All of lore.kernel.org
 help / color / mirror / Atom feed
From: Andy Lutomirski <luto@MIT.EDU>
To: x86@kernel.org
Cc: Thomas Gleixner <tglx@linutronix.de>, Ingo Molnar <mingo@elte.hu>,
	Andi Kleen <andi@firstfloor.org>,
	linux-kernel@vger.kernel.org, Andy Lutomirski <luto@MIT.EDU>
Subject: [RFT/PATCH v2 0/6] Micro-optimize vclock_gettime
Date: Wed,  6 Apr 2011 22:03:57 -0400	[thread overview]
Message-ID: <cover.1302137785.git.luto@mit.edu> (raw)
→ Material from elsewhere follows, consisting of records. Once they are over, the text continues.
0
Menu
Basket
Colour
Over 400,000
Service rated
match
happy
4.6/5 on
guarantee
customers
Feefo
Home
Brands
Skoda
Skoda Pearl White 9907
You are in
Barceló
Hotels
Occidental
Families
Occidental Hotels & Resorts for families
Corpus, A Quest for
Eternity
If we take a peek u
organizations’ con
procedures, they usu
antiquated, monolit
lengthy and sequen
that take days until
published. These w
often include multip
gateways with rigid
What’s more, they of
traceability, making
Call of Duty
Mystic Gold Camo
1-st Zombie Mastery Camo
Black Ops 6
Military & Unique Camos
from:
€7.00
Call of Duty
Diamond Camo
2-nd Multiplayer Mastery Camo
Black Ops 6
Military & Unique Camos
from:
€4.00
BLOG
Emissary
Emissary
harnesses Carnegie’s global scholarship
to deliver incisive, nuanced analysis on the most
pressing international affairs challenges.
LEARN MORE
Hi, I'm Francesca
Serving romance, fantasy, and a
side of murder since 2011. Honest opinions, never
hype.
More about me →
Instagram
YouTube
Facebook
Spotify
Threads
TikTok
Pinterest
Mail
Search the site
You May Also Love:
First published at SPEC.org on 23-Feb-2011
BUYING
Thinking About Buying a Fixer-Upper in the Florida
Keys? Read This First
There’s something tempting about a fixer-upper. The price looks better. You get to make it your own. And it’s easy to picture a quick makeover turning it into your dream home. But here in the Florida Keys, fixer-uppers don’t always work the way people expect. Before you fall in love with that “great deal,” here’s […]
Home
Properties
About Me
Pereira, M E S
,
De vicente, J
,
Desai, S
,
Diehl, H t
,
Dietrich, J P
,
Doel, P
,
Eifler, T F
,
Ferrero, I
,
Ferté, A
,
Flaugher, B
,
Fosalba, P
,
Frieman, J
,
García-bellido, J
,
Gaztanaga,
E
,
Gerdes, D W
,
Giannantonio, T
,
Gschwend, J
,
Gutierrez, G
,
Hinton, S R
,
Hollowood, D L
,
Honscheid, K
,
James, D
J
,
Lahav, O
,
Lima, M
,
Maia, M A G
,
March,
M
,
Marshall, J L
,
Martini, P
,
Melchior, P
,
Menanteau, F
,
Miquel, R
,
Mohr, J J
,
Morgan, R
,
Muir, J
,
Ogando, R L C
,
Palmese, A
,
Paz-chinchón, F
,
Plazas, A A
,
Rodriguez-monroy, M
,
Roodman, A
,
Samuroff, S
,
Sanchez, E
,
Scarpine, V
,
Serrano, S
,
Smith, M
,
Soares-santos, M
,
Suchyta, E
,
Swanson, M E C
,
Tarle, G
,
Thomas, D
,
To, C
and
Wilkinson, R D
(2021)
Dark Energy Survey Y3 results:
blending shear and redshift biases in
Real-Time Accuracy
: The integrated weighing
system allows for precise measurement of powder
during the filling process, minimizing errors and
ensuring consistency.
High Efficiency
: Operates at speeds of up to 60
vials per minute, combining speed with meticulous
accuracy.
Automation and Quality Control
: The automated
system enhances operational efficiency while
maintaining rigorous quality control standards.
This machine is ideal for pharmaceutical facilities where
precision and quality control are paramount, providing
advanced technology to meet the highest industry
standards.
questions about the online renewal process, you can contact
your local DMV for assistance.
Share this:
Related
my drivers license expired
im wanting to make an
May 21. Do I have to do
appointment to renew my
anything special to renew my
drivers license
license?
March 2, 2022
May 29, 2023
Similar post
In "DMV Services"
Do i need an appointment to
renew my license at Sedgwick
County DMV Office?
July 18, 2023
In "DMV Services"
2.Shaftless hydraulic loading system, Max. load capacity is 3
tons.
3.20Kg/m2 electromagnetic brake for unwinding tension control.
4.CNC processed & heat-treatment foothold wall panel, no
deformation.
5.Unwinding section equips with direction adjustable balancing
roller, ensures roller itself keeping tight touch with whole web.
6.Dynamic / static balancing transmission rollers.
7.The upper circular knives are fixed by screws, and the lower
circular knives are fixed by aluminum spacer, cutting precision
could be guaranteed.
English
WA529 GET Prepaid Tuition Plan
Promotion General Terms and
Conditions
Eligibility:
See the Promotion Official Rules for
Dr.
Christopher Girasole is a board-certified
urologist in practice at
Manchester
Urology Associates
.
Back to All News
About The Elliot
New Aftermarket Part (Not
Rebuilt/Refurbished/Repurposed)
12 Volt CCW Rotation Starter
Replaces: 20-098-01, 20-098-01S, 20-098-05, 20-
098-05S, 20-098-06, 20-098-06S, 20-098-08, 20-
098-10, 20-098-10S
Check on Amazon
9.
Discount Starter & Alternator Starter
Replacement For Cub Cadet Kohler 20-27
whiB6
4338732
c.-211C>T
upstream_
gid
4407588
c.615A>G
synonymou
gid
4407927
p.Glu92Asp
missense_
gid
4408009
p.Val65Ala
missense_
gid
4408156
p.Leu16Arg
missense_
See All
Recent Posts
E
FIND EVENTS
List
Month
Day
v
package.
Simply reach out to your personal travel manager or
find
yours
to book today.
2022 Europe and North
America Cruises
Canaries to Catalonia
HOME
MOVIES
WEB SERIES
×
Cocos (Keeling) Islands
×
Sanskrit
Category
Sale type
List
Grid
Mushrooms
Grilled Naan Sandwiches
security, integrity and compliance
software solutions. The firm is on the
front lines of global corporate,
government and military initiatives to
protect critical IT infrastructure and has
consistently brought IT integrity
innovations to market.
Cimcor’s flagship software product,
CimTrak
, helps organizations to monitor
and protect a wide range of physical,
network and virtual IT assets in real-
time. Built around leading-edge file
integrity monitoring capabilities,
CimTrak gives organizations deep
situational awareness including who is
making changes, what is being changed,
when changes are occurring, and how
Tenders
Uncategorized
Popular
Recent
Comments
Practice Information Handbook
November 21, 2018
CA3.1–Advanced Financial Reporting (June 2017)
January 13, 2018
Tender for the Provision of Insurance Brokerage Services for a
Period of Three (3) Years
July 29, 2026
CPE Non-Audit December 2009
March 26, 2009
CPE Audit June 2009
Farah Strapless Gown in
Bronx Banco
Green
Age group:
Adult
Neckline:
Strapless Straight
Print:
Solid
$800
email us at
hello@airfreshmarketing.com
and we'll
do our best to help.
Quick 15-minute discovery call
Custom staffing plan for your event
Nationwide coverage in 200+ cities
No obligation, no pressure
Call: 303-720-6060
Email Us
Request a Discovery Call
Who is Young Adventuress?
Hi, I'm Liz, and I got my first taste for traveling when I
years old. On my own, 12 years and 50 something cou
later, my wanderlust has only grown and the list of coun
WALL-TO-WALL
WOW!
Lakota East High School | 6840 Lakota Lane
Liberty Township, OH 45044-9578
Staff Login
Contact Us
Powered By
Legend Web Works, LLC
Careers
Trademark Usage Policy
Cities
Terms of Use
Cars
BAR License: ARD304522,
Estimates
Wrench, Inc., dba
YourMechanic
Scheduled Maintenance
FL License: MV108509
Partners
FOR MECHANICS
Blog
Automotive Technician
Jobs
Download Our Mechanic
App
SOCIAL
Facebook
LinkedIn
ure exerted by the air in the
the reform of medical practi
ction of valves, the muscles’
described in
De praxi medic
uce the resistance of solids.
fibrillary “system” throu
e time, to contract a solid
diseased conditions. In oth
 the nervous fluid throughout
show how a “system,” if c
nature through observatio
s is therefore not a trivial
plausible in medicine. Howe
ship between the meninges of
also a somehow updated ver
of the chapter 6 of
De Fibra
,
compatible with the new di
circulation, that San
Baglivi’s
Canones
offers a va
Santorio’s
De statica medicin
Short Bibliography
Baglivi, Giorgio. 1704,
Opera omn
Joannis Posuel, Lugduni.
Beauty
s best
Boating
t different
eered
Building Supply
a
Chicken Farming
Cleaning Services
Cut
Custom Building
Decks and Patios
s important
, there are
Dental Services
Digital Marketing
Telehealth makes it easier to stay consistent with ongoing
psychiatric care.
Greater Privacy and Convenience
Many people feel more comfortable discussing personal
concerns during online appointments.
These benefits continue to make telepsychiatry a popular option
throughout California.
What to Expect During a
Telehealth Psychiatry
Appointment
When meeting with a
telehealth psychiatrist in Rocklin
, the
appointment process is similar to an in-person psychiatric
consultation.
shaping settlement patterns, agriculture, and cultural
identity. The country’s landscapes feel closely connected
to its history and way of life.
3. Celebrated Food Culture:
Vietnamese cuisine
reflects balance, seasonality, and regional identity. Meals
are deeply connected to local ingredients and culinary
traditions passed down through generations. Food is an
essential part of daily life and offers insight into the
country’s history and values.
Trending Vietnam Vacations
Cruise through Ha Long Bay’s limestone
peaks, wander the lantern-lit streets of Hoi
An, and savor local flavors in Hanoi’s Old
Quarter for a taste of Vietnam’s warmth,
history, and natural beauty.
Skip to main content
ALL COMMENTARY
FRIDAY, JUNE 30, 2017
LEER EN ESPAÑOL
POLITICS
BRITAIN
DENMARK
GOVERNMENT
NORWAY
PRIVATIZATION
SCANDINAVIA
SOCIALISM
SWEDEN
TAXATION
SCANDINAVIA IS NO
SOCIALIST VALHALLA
This series speeds up vclock_gettime(CLOCK_MONOTONIC) on by almost 30%
(tested on Sandy Bridge).

I'm hoping someone can test this with Ingo's time-warp-test, which
you can get here:

http://people.redhat.com/mingo/time-warp-test/time-warp-test.c

You'll need to change TEST_CLOCK to 1.  I'm especially interested
in Core 2, Pentium D, Westmere, or AMD systems with usable TSCs.
(I've already tested on Sandy Bridge and Bloomfield (Xeon W3520)).

The changes and timings (fastest of 20 trials of 100M iters on Sandy
Bridge) are:

CLOCK_MONOTONIC: 22.09ns -> 15.66ns
CLOCK_REALTIME_COARSE: 4.23ns -> 3.44ns
CLOCK_MONOTONIC_COARSE: 5.65ns -> 4.23ns

x86-64: Clean up vdso/kernel shared variables

Because vsyscall_gtod_data's address isn't known until load time, the
code contains unnecessary address calculations.  The code is also
rather complicated.  Clean it up and use addresses that are known at
compile time.

x86-64: Optimize vread_tsc's barriers

This replaces lfence;rdtsc;lfence with a faster sequence with similar
ordering guarantees.

x86-64: Don't generate cmov in vread_tsc

GCC likes to generate a cmov on a branch that's almost completely
predictable.  Force it to generate a real branch instead.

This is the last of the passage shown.